Downstream developments started off on a positive note under Modi, although the reform momentum in the sector appears to have slowed, particularly amid a surge in populist rhetoric in the lead up to the elections.
India’s decade-old diesel subsidies were rolled back in October 2014, just five months into Modi’s time in office, only for the government to again intervene to set lower prices for petrol and diesel during times of higher oil prices in 2018.
“Given consumer sensitivity to prices, next to our forecast for oil prices to remain higher for longer, fuel price subsidisation in India is likely to continue in some form for longer, in spite of growing criticism from the industry that Modi is backtracking on his ambitious subsidy reforms. This may relieve the cost burden on the consumers, particularly those in the lower-income groups, although affirmation of the government’s history of market intervention may pose a risk to sourcing new investment,” it said.
The other prominent objective of Modi has been to increase access to and consumption of clean energy such as natural gas and renewables, and policies on this front are likely to gain greater traction over the coming years, as India strives to cut air pollution and curb coal use, Fitch Solutions said.
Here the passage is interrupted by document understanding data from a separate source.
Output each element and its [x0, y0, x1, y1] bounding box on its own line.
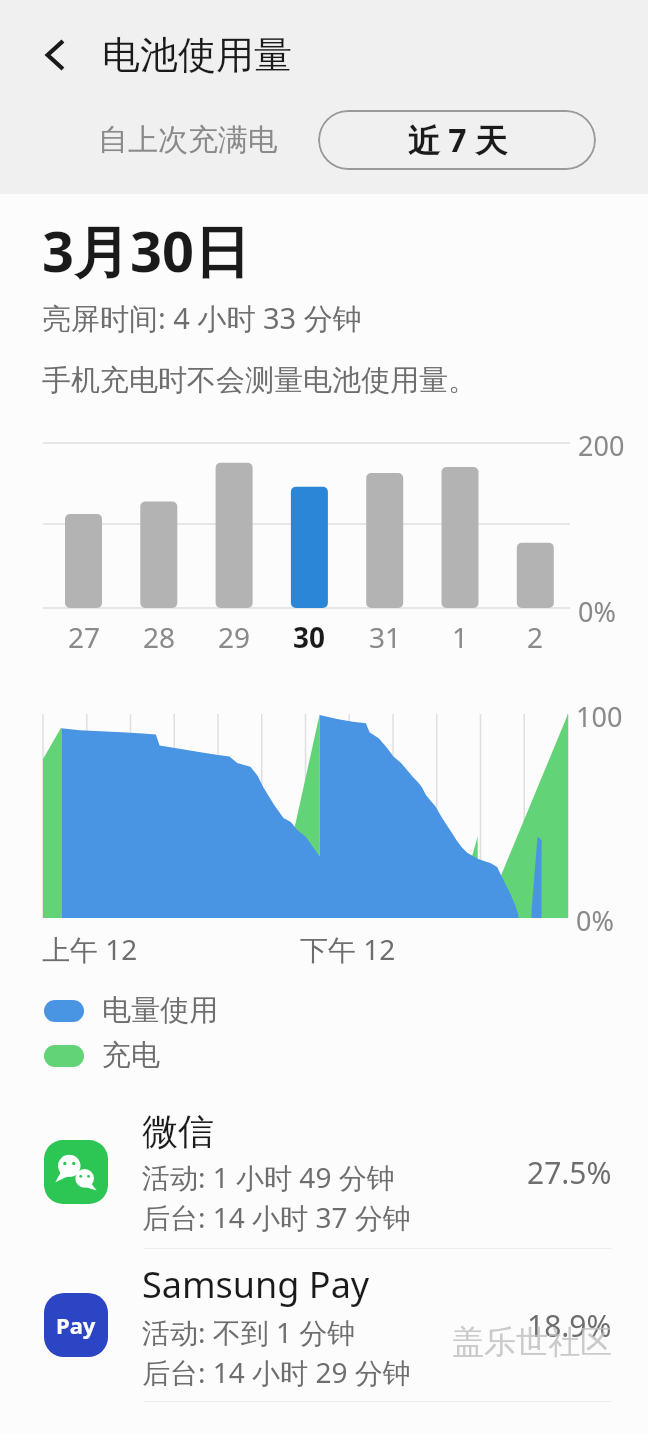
button[interactable]: 微信 — [0, 1096, 648, 1248]
button[interactable]: Pay — [0, 1249, 648, 1401]
staticText: 30 — [291, 618, 327, 656]
staticText: 31 — [367, 618, 403, 656]
staticText: 1 — [442, 618, 478, 656]
staticText: 3月30日 — [42, 212, 251, 288]
staticText: 手机充电时不会测量电池使用量。 — [42, 362, 477, 399]
staticText: 后台: 14 小时 37 分钟 — [142, 1198, 411, 1236]
staticText: 29 — [216, 618, 252, 656]
staticText: 电量使用 — [102, 992, 218, 1029]
staticText: 后台: 14 小时 29 分钟 — [142, 1353, 411, 1391]
staticText: 活动: 1 小时 49 分钟 — [142, 1158, 395, 1196]
staticText: 下午 12 — [300, 930, 396, 968]
staticText: 200 — [578, 427, 625, 464]
staticText: 亮屏时间: 4 小时 33 分钟 — [42, 298, 362, 338]
staticText: 微信 — [142, 1109, 214, 1154]
button[interactable]: 近 7 天 — [318, 110, 596, 170]
staticText: 电池使用量 — [102, 31, 292, 79]
staticText: 活动: 不到 1 分钟 — [142, 1313, 356, 1351]
staticText: 0% — [576, 902, 614, 939]
staticText: Pay — [56, 1310, 96, 1340]
staticText: 2 — [517, 618, 553, 656]
staticText: 自上次充满电 — [98, 121, 278, 159]
staticText: 近 7 天 — [408, 118, 507, 162]
staticText: 27 — [66, 618, 102, 656]
staticText: 充电 — [102, 1037, 160, 1074]
staticText: Samsung Pay — [142, 1260, 370, 1309]
staticText: 28 — [141, 618, 177, 656]
button[interactable]: 自上次充满电 — [80, 111, 296, 169]
staticText: 18.9% — [527, 1305, 612, 1346]
staticText: 盖乐世社区 — [452, 1322, 612, 1362]
staticText: 0% — [578, 593, 616, 630]
staticText: 27.5% — [527, 1152, 612, 1193]
staticText: 100 — [576, 698, 623, 735]
staticText: 上午 12 — [42, 930, 138, 968]
button[interactable]: Back — [24, 23, 88, 87]
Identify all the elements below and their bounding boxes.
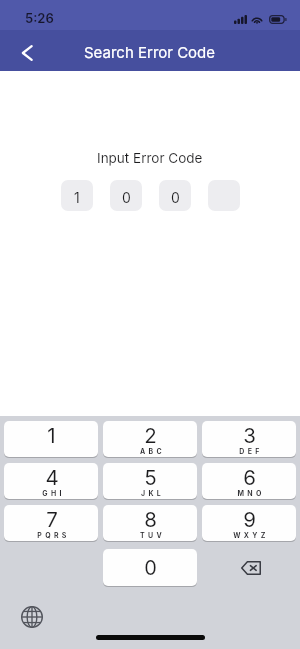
staticText: 9 <box>243 507 256 532</box>
button[interactable]: 6 <box>202 463 296 499</box>
button[interactable]: 5 <box>103 463 197 499</box>
staticText: WXYZ <box>233 531 269 539</box>
button[interactable]: 9 <box>202 505 296 541</box>
button[interactable]: 7 <box>4 505 98 541</box>
button[interactable]: 0 <box>103 549 197 586</box>
staticText: 0 <box>122 189 131 206</box>
staticText: PQRS <box>37 531 70 539</box>
button[interactable]: 2 <box>103 421 197 457</box>
button[interactable]: Backspace <box>202 549 296 586</box>
staticText: 0 <box>171 189 180 206</box>
button[interactable]: 3 <box>202 421 296 457</box>
staticText: 2 <box>144 423 157 448</box>
button[interactable]: 1 <box>4 421 98 457</box>
staticText: 3 <box>243 423 256 448</box>
staticText: 0 <box>144 556 157 580</box>
staticText: 8 <box>144 507 157 532</box>
staticText: Input Error Code <box>97 150 203 166</box>
staticText: 1 <box>47 423 56 448</box>
staticText: GHI <box>42 489 65 497</box>
button[interactable]: 1 <box>61 180 93 211</box>
button[interactable]: 0 <box>110 180 142 211</box>
staticText: 1 <box>74 189 80 206</box>
button[interactable]: 4 <box>4 463 98 499</box>
staticText: ABC <box>140 447 165 455</box>
staticText: 5:26 <box>25 10 54 26</box>
staticText: MNO <box>237 489 265 497</box>
staticText: 5 <box>144 465 157 490</box>
button[interactable]: 8 <box>103 505 197 541</box>
button[interactable] <box>208 180 240 211</box>
button[interactable]: 0 <box>159 180 191 211</box>
staticText: 6 <box>243 465 256 490</box>
staticText: JKL <box>141 489 164 497</box>
staticText: 4 <box>45 465 59 490</box>
button[interactable]: Back <box>5 34 49 71</box>
staticText: TUV <box>140 531 165 539</box>
staticText: DEF <box>239 447 263 455</box>
button[interactable]: Change keyboard language <box>18 603 46 631</box>
staticText: 7 <box>46 507 58 532</box>
staticText: Search Error Code <box>84 43 216 61</box>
As per Paris Accord goals adopted in December 2015, India has pledged to reduce emissions by 33-35 percent from 2005 levels by 2030, and this has coincided with a robust shift in the domestic energy narrative towards natural gas and renewable sources.
Total gas consumption in India has expanded by 19 percent over 2015-2018, even as gas off-take by the power sector was constrained by declining domestic production, high cost of imports and competition for supply from industrial and transport sector consumers.
“Nonetheless, the Prime Minister’s strong commitment to meeting the national clean energy targets supports our bullish forecasts for gas demand to average annual growth of 7 percent over his projected second term in office. Indeed, gas is only a small component of the total energy mix at 6.5 percent and 6 percent of the power mix, indicating sufficient room for further incremental growth,” it said.
The state-led clean energy push will also impact the fuels sector, where consumption trends are increasingly shifting in favour of lower-sulfur, lower-emission fuels.
The government also expects to aggressively expand its Ujjwala initiative, to replace the traditional, more-pollutive fuel sources that are commonly used by rural and poor households, by providing free access to LPG.